Fortunately, most plants can be rescued as long as you catch it early. Allow plants to wilt some before watering, and install plants with similar water needs in your landscape.
For information on building a drip irrigation system or common DIY irrigation myths, please visit our irrigation articles.
How can I make my landscape more water-efficient?
The best landscapes are full of native plants. Native landscapes are already adapted to the average rainfall in your area, and they will require only occasional supplemental water. Contact your local extension agency for information on native plant nurseries.
Should I use sprinklers, hoses, or drip irrigation?
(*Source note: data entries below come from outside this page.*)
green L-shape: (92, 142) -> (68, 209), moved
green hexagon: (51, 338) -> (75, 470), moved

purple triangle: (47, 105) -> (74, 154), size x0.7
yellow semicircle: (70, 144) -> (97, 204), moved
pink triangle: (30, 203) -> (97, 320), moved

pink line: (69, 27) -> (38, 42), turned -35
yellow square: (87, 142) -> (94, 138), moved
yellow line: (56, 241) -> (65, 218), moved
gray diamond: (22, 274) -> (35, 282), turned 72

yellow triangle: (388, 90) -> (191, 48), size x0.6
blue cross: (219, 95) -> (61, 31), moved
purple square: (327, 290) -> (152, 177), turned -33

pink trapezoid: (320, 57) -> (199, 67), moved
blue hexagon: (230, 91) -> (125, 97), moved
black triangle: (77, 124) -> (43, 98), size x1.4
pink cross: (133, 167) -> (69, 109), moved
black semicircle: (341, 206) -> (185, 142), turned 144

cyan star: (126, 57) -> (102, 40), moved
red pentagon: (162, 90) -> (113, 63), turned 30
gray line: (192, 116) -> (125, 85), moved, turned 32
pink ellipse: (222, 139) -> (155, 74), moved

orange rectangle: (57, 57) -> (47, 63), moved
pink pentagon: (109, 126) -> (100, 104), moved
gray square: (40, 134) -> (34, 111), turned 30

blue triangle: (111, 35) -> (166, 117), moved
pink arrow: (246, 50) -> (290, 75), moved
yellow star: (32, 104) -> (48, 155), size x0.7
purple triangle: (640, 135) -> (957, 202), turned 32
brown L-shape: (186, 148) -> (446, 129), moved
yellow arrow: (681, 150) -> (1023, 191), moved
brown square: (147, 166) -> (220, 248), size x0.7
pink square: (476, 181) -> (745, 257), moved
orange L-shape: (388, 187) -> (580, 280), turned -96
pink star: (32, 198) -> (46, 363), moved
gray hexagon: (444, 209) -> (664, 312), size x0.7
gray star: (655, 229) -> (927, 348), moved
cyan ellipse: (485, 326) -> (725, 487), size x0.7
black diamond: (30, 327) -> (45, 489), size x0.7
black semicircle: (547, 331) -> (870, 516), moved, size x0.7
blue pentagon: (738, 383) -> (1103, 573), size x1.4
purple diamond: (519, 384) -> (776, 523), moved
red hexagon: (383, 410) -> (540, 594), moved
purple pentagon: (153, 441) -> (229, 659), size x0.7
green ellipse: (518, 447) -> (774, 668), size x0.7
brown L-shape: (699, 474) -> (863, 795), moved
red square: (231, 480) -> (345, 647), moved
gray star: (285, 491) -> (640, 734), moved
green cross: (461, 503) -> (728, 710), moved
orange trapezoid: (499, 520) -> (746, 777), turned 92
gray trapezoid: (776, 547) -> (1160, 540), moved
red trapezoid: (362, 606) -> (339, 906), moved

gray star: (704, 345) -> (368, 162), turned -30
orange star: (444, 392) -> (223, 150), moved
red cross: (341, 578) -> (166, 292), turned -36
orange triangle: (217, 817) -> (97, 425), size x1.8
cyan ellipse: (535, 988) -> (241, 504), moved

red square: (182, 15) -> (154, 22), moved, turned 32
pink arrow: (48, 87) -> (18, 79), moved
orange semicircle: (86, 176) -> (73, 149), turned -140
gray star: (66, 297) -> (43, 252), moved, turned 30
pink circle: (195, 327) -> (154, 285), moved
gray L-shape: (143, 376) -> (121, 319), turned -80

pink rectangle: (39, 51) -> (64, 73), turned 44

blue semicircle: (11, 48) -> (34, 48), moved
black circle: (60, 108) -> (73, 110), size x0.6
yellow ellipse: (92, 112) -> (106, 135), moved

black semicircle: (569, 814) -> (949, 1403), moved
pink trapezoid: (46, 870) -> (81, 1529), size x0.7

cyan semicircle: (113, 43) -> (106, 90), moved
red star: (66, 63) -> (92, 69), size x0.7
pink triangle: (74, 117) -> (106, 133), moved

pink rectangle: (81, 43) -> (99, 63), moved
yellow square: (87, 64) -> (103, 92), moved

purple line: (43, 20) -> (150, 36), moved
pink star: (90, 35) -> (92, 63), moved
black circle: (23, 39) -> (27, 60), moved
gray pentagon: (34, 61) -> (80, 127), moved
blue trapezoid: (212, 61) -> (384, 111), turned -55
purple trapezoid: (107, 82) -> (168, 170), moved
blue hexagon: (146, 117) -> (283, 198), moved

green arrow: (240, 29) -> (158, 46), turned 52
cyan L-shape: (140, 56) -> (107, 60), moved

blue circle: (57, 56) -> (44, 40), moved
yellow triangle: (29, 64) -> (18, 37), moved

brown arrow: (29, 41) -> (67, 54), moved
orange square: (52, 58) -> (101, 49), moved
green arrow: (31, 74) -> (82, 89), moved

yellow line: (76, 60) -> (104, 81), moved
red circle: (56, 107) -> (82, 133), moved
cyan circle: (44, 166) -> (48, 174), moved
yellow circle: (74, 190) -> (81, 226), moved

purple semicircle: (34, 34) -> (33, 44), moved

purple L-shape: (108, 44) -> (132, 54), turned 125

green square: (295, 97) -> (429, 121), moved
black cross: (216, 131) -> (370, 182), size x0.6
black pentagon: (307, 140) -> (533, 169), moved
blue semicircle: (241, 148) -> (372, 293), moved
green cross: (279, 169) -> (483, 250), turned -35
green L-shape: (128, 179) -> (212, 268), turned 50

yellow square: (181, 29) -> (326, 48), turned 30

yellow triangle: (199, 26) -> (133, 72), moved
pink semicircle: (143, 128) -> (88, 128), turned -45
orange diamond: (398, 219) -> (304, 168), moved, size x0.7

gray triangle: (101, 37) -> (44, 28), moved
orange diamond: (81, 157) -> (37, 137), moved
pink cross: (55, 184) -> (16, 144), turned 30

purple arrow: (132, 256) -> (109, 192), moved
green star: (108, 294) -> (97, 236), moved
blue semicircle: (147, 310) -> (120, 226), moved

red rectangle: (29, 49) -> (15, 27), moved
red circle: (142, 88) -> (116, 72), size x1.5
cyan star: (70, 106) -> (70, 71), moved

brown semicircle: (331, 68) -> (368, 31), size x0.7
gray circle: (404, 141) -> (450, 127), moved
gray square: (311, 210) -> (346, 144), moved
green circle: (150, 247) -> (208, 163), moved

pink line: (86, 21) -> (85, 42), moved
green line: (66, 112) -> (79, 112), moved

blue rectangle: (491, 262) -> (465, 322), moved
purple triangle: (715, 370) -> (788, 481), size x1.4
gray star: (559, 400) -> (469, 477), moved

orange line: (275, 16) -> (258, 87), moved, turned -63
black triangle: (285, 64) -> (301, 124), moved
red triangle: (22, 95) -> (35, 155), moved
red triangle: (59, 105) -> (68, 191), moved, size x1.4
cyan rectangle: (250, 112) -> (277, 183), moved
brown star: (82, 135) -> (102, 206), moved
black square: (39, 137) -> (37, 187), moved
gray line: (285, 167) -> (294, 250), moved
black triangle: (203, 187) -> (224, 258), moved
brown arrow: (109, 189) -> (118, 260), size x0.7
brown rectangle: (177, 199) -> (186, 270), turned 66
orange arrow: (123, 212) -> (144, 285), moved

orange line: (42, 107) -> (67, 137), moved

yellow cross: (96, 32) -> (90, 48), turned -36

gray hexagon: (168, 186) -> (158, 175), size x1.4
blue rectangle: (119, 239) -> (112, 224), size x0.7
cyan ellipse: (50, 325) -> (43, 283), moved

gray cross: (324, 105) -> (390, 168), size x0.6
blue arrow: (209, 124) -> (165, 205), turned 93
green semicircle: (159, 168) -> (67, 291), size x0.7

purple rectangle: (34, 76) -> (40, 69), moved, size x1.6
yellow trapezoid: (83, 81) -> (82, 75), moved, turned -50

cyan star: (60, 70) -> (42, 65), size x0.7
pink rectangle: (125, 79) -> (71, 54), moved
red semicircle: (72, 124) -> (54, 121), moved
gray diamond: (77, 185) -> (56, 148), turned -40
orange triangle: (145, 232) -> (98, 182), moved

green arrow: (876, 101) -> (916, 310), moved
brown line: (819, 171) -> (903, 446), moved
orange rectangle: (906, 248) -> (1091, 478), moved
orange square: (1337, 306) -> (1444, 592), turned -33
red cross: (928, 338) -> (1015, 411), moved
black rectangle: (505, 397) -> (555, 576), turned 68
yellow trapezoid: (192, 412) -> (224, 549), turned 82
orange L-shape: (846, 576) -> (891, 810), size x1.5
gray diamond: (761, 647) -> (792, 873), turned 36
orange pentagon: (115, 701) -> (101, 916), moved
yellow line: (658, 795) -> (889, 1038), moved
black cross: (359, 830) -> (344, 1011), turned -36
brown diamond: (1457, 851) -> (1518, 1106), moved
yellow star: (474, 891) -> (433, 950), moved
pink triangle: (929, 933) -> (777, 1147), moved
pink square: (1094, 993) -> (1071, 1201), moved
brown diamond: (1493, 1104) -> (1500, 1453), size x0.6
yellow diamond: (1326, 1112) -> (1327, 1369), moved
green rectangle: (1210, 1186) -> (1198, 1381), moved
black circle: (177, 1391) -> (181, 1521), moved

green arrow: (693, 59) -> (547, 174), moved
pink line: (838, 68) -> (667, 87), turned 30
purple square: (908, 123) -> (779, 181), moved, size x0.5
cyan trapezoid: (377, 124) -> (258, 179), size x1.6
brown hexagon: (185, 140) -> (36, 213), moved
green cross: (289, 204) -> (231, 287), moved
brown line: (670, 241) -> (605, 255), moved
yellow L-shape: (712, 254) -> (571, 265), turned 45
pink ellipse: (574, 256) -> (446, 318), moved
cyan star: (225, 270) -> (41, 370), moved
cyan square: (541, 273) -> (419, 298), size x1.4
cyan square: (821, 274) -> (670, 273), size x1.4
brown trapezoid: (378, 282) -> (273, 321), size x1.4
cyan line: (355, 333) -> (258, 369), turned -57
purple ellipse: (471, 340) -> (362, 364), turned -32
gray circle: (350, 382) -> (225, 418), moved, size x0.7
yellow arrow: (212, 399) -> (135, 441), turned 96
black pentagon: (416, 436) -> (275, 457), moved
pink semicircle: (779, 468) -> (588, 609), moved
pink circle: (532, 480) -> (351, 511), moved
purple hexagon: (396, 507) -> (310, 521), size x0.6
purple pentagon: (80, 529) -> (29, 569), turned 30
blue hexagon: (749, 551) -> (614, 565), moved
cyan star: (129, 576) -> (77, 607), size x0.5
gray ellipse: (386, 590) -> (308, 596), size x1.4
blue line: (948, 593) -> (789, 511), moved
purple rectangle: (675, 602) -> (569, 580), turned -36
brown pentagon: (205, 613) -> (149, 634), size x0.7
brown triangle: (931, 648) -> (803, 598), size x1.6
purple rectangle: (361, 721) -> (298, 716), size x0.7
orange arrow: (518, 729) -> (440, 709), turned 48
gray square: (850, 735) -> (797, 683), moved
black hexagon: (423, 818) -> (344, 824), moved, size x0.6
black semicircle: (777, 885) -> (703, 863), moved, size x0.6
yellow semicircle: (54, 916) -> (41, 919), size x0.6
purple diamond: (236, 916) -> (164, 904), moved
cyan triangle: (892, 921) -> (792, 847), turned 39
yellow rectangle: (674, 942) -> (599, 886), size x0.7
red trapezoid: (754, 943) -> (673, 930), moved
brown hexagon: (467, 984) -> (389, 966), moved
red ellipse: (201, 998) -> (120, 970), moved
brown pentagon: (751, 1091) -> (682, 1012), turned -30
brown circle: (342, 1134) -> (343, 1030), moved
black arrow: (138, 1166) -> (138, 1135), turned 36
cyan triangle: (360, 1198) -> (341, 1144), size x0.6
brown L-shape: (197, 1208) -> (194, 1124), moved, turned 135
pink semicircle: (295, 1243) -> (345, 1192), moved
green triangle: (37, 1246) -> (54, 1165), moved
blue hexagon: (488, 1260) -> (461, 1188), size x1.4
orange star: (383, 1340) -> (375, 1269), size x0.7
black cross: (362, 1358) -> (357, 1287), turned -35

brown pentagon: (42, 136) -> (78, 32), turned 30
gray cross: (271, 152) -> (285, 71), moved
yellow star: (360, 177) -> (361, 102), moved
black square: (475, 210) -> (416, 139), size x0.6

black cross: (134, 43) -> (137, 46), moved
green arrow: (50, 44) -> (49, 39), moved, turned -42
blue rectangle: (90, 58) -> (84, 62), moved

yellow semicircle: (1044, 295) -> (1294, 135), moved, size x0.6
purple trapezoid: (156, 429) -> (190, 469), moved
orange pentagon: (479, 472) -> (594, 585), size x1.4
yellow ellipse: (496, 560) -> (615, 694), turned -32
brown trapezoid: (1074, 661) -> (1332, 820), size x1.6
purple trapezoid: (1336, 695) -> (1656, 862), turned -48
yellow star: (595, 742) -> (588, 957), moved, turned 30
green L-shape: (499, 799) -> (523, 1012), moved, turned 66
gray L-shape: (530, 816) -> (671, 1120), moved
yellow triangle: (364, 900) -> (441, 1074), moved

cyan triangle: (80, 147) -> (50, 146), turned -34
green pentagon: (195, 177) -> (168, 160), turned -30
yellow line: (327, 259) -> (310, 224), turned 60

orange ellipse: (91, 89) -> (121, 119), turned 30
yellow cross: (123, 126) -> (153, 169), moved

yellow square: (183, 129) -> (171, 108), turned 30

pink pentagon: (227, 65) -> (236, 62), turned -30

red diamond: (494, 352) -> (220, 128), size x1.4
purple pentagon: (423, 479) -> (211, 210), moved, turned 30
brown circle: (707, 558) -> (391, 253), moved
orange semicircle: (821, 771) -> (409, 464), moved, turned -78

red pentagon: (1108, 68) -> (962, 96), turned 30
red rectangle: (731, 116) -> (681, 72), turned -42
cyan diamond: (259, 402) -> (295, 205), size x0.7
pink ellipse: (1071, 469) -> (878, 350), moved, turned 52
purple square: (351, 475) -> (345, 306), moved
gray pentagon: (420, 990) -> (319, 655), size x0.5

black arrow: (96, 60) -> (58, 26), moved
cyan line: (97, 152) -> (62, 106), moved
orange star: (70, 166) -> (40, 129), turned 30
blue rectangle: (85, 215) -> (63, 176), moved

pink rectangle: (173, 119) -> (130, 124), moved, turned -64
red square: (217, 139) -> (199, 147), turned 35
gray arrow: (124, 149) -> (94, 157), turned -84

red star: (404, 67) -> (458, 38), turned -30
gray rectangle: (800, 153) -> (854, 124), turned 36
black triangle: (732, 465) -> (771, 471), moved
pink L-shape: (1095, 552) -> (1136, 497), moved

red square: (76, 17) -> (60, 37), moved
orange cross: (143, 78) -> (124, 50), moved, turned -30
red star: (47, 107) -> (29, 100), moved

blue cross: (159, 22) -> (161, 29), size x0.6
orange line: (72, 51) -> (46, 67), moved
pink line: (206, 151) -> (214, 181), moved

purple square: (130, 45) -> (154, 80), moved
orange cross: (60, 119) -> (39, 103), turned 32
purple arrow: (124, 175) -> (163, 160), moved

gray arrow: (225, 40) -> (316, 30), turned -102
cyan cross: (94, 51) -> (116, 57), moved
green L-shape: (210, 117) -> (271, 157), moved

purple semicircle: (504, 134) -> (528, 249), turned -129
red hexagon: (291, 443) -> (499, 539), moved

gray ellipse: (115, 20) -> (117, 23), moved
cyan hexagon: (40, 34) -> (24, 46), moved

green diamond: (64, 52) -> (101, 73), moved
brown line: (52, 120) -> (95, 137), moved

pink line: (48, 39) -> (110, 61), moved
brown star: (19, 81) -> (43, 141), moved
This will depend on what you are watering. Sprinklers are the only practical way to water lawns, but they lose a lot of water to evaporation. To avoid this, water early in the morning.
Landscape plants may burn or mold if the foliage is frequently damp from watering, so it’s better to install drip irrigation under a layer of mulch. You can also control how much water each plant gets.
Hoses are a good way to water small areas or individual plants. For trees and shrubs, leave a hose trickling near the base of the trunk for a few hours whenever watering is required. For small gardens, watering by hand in the morning is better than attaching a sprinkler to a hose, because you can direct water to where it’s needed.